The project began to resemble a real band in early 1996, when Mark and Scott found a practice space that was much better suited to our noisy rehearsals. On the northern outskirts of Boulder, not far from an abandoned drive-in theater, there was a field full of empty, decaying 18-wheel truck trailers, many labeled IDEAL TRUCKING. Most were rented as storage containers, but the owners also allowed bands to rent them as practice spaces. Amps were powered by running long extension chords from a precarious-looking power pole in the middle of the dusty expanse. Mark and Scott signed the lease, and from then on, our musical home was a long, narrow sheet metal box with no heat or air conditioning.
We had no money to invest in sound proofing, and so when we played, frequencies ricocheted around us in ways that became critical to the development of the band’s sound. Most of the time we played with the door closed, but if we played with it open, the trailer became a sound cannon trained on the expensive houses topping the nearby Rocky Mountain foothills. We didn’t see too much of the other tenants on the lot, but became friendly with a 40-something blues player named Beer Can Bob who practiced a few rows over.
Occasionally we also talked with the superintendent, an aging Boulder hippie who always seemed to be wearing a T-Shirt that said DON’T DRINK THE KOOL-AID. He lived in a rusty trailer just outside our practice space with a small, long-haired dog and a sickly cat. Often he would come around to sheepishly ask for the back rent we owed on our space, but he always said he liked our music and never seemed too intent on collecting.
Not long after settling into Ideal Trucking, Joe Costa began playing bass. One of his early contributions to the project was giving it a name, which he found in a fragment of a poem by Emily Dickinson. The songwriting direction the band took resulted from a tension between Mark’s affinity for slowcore bands like Codeine, Low, and Labradford, Joe’s taste for British bands like Ride and Spiritualized, Chris’s East Coast post-hardcore roots, and Scott’s alignment with a regional scene that included the likes of Christie Front Drive and Boy’s Life.
|
Chris and Mark at our first party, at Joe's house on "The Hill." |
Through the freezing nights of the Colorado winter we jammed in multiple layers of clothing, huddling around a space heater to our warm numb hands. Then summer came and the box became an oven. Resting near the door between sessions, watching the snowfall or thunderstorms move in off the mountains, we often had heated debates over the course of the project. It was as if we’d found the perfect crucible for our conflicting visions of music: a place where extremes of heat and cold, and vistas of pastoral scenery and industrial waste pushed us to create something ambitious, however flawed and fraught with tension.
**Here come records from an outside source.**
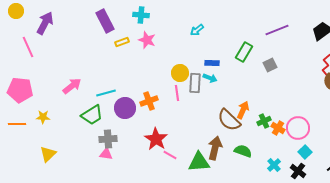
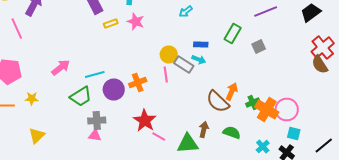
gray rectangle: (195, 83) -> (184, 64), turned -60
orange cross: (278, 128) -> (267, 110), size x1.6
brown arrow: (215, 148) -> (204, 130), size x0.7
cyan square: (305, 152) -> (294, 134), turned -32

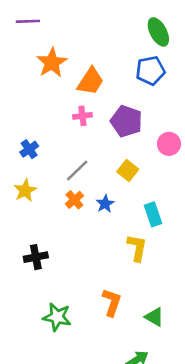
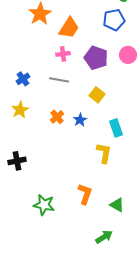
pink circle: (169, 144) -> (128, 55), moved
gray line: (77, 170) -> (59, 80), moved, turned 54
black cross: (36, 257) -> (17, 161), moved

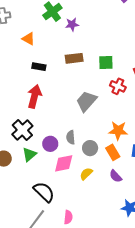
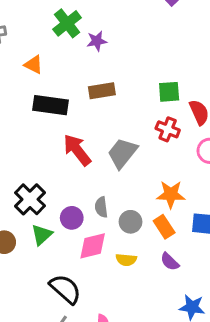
green square: (106, 63) -> (169, 92), moved
black rectangle: (39, 67) -> (50, 105), size x1.6
red arrow: (34, 96) -> (77, 150), moved, turned -50
yellow semicircle: (86, 174) -> (126, 260), turned -128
We probably played around a dozen shows during our time together, primarily in Boulder but also at least once in Denver. Our sound was a poor fit for the local scene, which was divided between jam bands like Acoustic Hookah, pop punk acts like Pinhead Circus and the Fairlanes, and the darker, more aggressive sounds put out by Sonny Kay’s influential GSL label, which began in Boulder and later relocated to California.
Because there weren’t many venues in Boulder, we often ended up on bills with punk and hardcore acts. A few of the shows were in coffee shops, and we played at least one gig at Club 156, a small bar in the University of Colorado’s student union, and at several house shows. After Scott moved out of the dorms, he lived at a punk house on Colorado Avenue that hosted Men’s Recovery Project, Hot Water Music, and Blink 182 among others.
On one memorable night, we played Scott’s living room with The Locust and Jenny Piccolo, two Southern California "powerviolence" bands. In terms of songcraft, they represented Sun May Find’s exact opposite. The average Sun May Find song lasted around six or seven minutes, but they played tight, ballistic, almost comical bursts of noise that often clocked in under thirty seconds. The climax of the Locust set may have been when they filled the living room with smoke by setting off a sheet of firecrackers in the kick drum.
Despite the stylistic differences on display that night, our louder counterparts were quite encouraging, especially Jimmy LaValle of The Locust, who later started like-minded projects including Tristeza and The Album Leaf. Scott’s flyer for the show, which was made by altering an image of a Locust from an antique encyclopedia from the CU library, later became the stuff of legend. A designer at GSL Records appropriated the image, hardly even changing the size, for an early 7” by The Locust, and for years, the band would sell the emblem in the form of t-shirts, belt buckles, banners, and backpacks. To this day, some die-hard fans use it as a blueprint for their tattoos. (It even showed up on the Jerry Springer Show when The Locust bassist Justin Pearson appeared in an episode called Secrets Come Out.)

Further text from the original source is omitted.